When they saw my boyfriend, my parents were ready to faint, so great was the shock! To be honest, it was also my fault because I wanted to surprise them, I didn't tell them that Allassane, a student at the Faculty of Medicine at the time, was originally from Ivory Coast and that he was as black as embers. The message of my story is clear: even if you are denied the right to happiness by the archaic conventionalism of a society fenced with artificial patterns, go ahead! Follow your dream! As for me, I was influenced by people with obtuse thinking and I was trapped in a restrictive thinking pattern. I was thus frustrated, suffering and disappointed. Eventually, however, I woke up to reality and set foot on the ground. Before I did that, unfortunately, it took my father to go through a great scale and be saved from death by a black man from Africa. Roxane is my name, I am 34 years old and I want to tell you about some events that happened in the last decade of my life, special events that decisively influenced my destiny. And I'll start with the moment I met Allassane, the man who will play a major role in the story and in my life. This meeting took place, unexpectedly, about ten years ago, in a Bucharest subway, on a day when I was in a hurry to get to classes.
Thus, hearing the closing signal of the doors and being only a few steps away from the train, I rushed inside. I fell into the arms of a black man who, taken by surprise, failed to avoid it. What happened next? The paper cup of coffee he held in his hand spilt onto his shirt and pants, and his screams caused by the burns caused by the hot drink frightened those around him.
"Terrorist! There's a terrorist on the subway! shouted a lady with a sharp nose and aristocratic bun, the kind of hysterical woman, hard to calm down. Take cover, he's a terrorist!

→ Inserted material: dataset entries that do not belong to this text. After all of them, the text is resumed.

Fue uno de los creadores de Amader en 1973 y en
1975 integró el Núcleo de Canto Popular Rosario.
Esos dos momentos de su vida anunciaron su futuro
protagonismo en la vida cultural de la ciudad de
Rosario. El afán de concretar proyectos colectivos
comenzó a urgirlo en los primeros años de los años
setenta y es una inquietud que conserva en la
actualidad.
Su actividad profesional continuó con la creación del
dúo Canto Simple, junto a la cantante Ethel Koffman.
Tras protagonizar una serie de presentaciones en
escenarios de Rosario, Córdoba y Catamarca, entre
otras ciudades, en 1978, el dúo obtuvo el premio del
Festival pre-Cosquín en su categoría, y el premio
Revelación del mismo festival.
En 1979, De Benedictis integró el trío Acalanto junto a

Where the assailants could have taken refuge or fled, given that they were in a subway, between stations, I do not explain. What is certain is that seeing the imminent turmoil that was about to take place, I intervened to calm the spirits.
"Do not worry! There is no terrorist!" I shouted as loud as I could, covering the panic.

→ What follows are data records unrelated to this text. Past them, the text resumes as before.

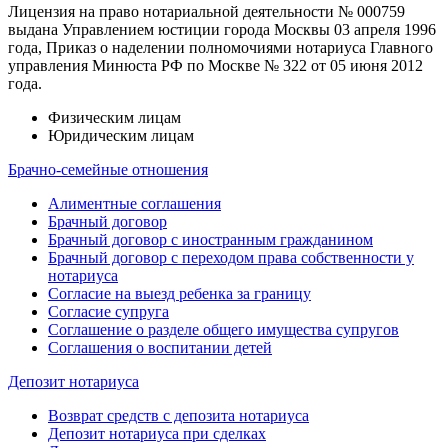
Лицензия на право нотариальной деятельности № 000759
выдана Управлением юстиции города Москвы 03 апреля 1996
года, Приказ о наделении полномочиями нотариуса Главного
управления Минюста РФ по Москве № 322 от 05 июня 2012
года.
Физическим лицам
Юридическим лицам
Брачно-семейные отношения
Алиментные соглашения
Брачный договор
Брачный договор с иностранным гражданином
Брачный договор с переходом права собственности у
нотариуса
Согласие на выезд ребенка за границу
Согласие супруга
Соглашение о разделе общего имущества супругов
Соглашения о воспитании детей
Депозит нотариуса
Возврат средств с депозита нотариуса
Депозит нотариуса при сделках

Someone scalded himself with coffee. That's all! People then understood the confusion created and gradually they calmed down, and the old man rose from the floor with the help of the black burnt with coffee. By the time the train stopped at the next station, the situation was under control; silence had set in again, and all that could be heard were the moans of the scald.
"Sorry! Come to the doctor!" I told him as soon as I got off the subway. "We're going together, there's a hospital here, nearby!"

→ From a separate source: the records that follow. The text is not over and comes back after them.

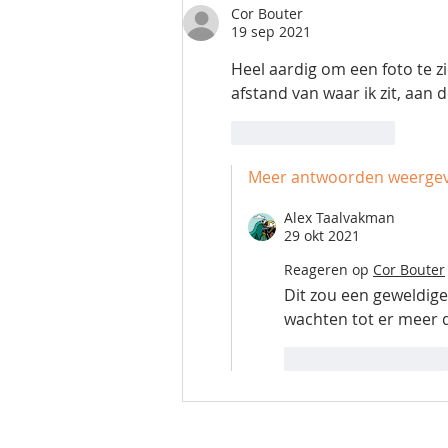
Cor Bouter
19 sep 2021
Heel aardig om een foto te z
afstand van waar ik zit, aan
Like
Reageren
Meer antwoorden weerge
Alex Taalvakman
29 okt 2021
Reageren op
Cor Bouter
Dit zou een geweldig
wachten tot er meer de
Like
Reageren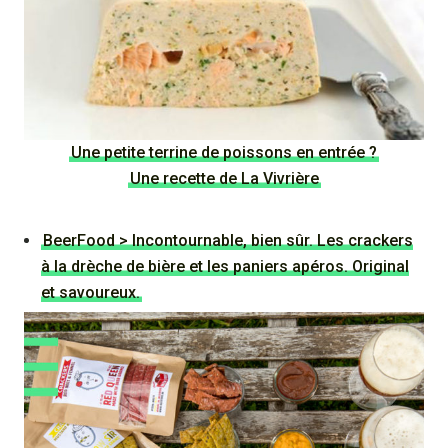
Une petite terrine de poissons en entrée ?
Une recette de La Vivrière
BeerFood > Incontournable, bien sûr. Les crackers
à la drèche de bière et les paniers apéros. Original
et savoureux.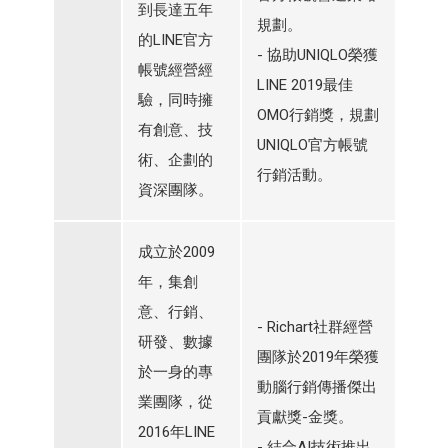
到長達五年
規劃。
的LINE官方
- 協助UNIQLO榮獲
帳號經營經
LINE 2019最佳
驗，同時擁
OMO行銷獎，規劃
有創意、技
UNIQLO官方帳號
術、企劃的
行銷活動。
資深團隊。
成立於2009
年，集創
意、行銷、
- Richart社群經營
研發、數據
團隊於2019年榮獲
於一身的專
動腦行銷傳播傑出
業團隊，從
貢獻獎-金獎。
2016年LINE
- 結合AI技術推出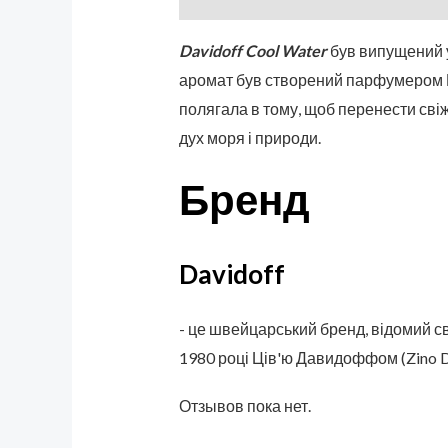
Davidoff Cool Water
був випущений у
аромат був створений парфумером П’
полягала в тому, щоб перенести сві
дух моря і природи.
Бренд
Davidoff
- це швейцарський бренд, відомий с
1980 році Ців'ю Давидоффом (Zino Da
Отзывов пока нет.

"Keep calm! There's no need!" he protested with a surprisingly warm voice. "It was unintentional. It could happen to anyone." 2 But as I felt extremely guilty for what I had caused, I did not give up until I took him to the Emergency Hospital and saw him bandaged. Then I invited him to lunch together, and he, seeing how insistent and stubborn I was, agreed. In the almost two hours we spent together, I found out that Allassane, as the guy is called, was the same age as me (I was 24 at the time), that he was a student at the Faculty of Medicine, and that he was from Ivory Coast. In my turn, I was in my last year at the University, but in a completely different field, namely Foreign Languages.
All in all, I was impressed by Allassane, who seemed like a gentle, balanced, and ambitious guy, so we gladly accepted his invitation to see each other again. And, not to lengthen the story, let me tell you directly that, although I would never have thought that I would be attracted to a black man, I soon fell in love with him. As butterflies swirled in his stomach, we became a normal couple, so to speak, because of the huge difference in pigment between us. A couple who were happy for two years, that is, until I made the decision to introduce Allassane to my parents.
Before I describe to you the memorable scene in which I introduced my African lover to their house, I must enlighten you about them. Thus, my mother and father, both employees of the Government, have always been extremely rich people, being part of the elite of the Capital and generally surrounding people with high positions in society. They raised me and my brother Robert, but they wanted to make sure we didn't get it wrong, like other money-ready children, and for that, I received a severe, rigid education, with spartan influences.
That being the case, it's no wonder that before I introduced Allassane to my mother and father, who is as black as embers, I was very emotional. My thoughts kept running through the anthological movie "Guess Who's Coming to Dinner," in which Hollywood's sacred monsters, Spencer Tracy and Katharine Hepburn, were to meet their white daughter's black lover, none other than the likeable and charismatic Sidney Poitier, and unfortunately things were going to be almost like in the movie: a total disaster!
When they saw my black boyfriend, about whom I had told them a lot, but omitted to tell them that he was black, my parents turned white!